Ces séquences de transition mettent en relief une autre caractéristique fréquente chez nos enquêtés et dont nous avons déjà parlé : celle de la multi-résidence. On a déjà abordé cet élément comme facteur d’instabilité, il constitue également un contexte de socialisation spécifique puisqu’il s’inscrit pour certains dans la durée. Chez Carlos ou Stefan, la bi-résidence ne relève pas de la simple transition mais d’un mode d’habiter durable qui implique des habitudes et la construction d’ « identités à la carte » (Authier, 2001) : le déplacement d’un lieu vers l’autre, l’aménagement et l’investissement différenciés des deux logements, l’impression d’une vie organisée par séquences. Pour Carlos, l’appartement de Montpellier est clairement associé à la famille, à ses parents qui habitent cette ville, à ses origines et son rôle d’enfant, alors que le logement du Marais accompagne son identité sociale d’adulte autonome, son homosexualité, ses amitiés et ses loisirs notamment culturels. Pour Stefan, le loft acheté dans le Village est le lieu de la conjugalité et de la propriété, de l’animation urbaine et des sociabilités, tandis que l’appartement co-loué à Genève revoie au travail, à la vie de célibataire, aux faibles sociabilités et à une moindre animation (loisirs, sorties). Le cas de Philippe permet d’ailleurs d’évoquer une autre caractéristique récurrente : celle de la vie à l’étranger. Plusieurs enquêtés, en effet, en ont fait l’expérience dans leur vie, et notamment avant d’arriver dans le Village : Yann a vécu à Miami pendant 5 ans, Carlos a vécu un an à Madrid, Renaud à Dresde et Los Angeles, Maxime a vécu à Stockholm et dans le Kentucky, John a multiplié les mobilités entre le Dublin de ses origines, Angers, Sydney, New York, puis le Marais. Réciproquement, plusieurs d’entre eux sont étrangers : des français ou des suisses à Montréal, un américain ou un irlandais à Paris.

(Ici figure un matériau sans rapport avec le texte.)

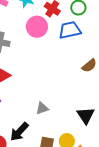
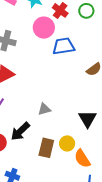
blue trapezoid: (70, 30) -> (64, 46), moved

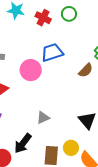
pink circle: (44, 28) -> (31, 70), moved

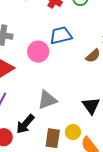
gray triangle: (43, 118) -> (47, 100), size x1.5

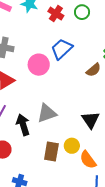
blue trapezoid: (61, 35) -> (62, 49), turned -30
black arrow: (25, 124) -> (23, 125), moved, turned 120

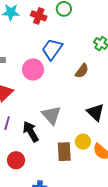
brown semicircle: (93, 70) -> (82, 71), moved
gray triangle: (47, 113) -> (51, 115), turned -40

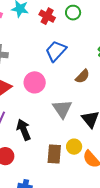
pink circle: (33, 69) -> (35, 82), moved
gray triangle: (51, 115) -> (62, 109), moved

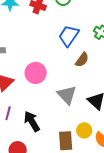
blue trapezoid: (56, 51) -> (69, 36), moved

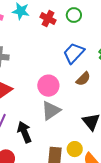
pink circle: (36, 73) -> (48, 86), moved
gray triangle: (67, 95) -> (51, 111), moved, turned 30

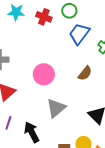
blue trapezoid: (74, 53) -> (79, 34), moved
pink circle: (48, 86) -> (44, 74), moved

Dès lors, on peut faire ressortir le partage de certaines expériences communes aux gays venus habiter le Marais ou le Village. Ils possèdent tous une expérience de citadin déjà ancienne dans laquelle les quartiers centraux ont occupé une place importante (qu’il y aient effectivement habité ou qu’ils les aient fréquentés en habitant dans un autre secteur). Ils ont connu des mobilités géographiques et surtout résidentielles importantes au cours desquelles ils ont multiplié les expériences locatives, très peu habité en couple et, pour nombre d’entre eux, expérimenté des configurations résidentielles « atypiques »61 (multi-résidence, épisodes de transition, colocations, séjours à l’étranger). Le fait d’avoir connu un parcours résidentiel souvent diversifié vient sans doute renforcer des dispositions socioculturelles favorisant la parole sur soi en entretien. Ainsi, la plupart des enquêtés manifeste une aisance, voire un plaisir, à parler de la ville, du quartier et de ses propres conditions de logement tout au long de sa vie. Dans ce registre, ils ont produit des capacités aiguës à la description des espaces et au jugement sur les lieux qui se caractérisent très souvent par un goût très citadin valorisant la grande ville, le centre-ville, l’animation, le mouvement et un environnement socio-culturel aussi riche que diversifié. Ces dispositions socio-spatiales sont le produit conjugué d’expériences résidentielles et socioprofessionnelles mais aussi de parcours biographiques homosexuels. On y reviendra très vite dans ce chapitre. Au-delà de ces éléments d’homogénéité, le détail des parcours, notamment le contexte d’installation dans le Marais et le Village, montre qu’il existe des groupes et des vagues beaucoup plus diversifiés.

Notes
61.

Au sens où elles restent minoritaires statistiquement dans les populations « générales », y compris à l’échelle de Paris ou Montréal.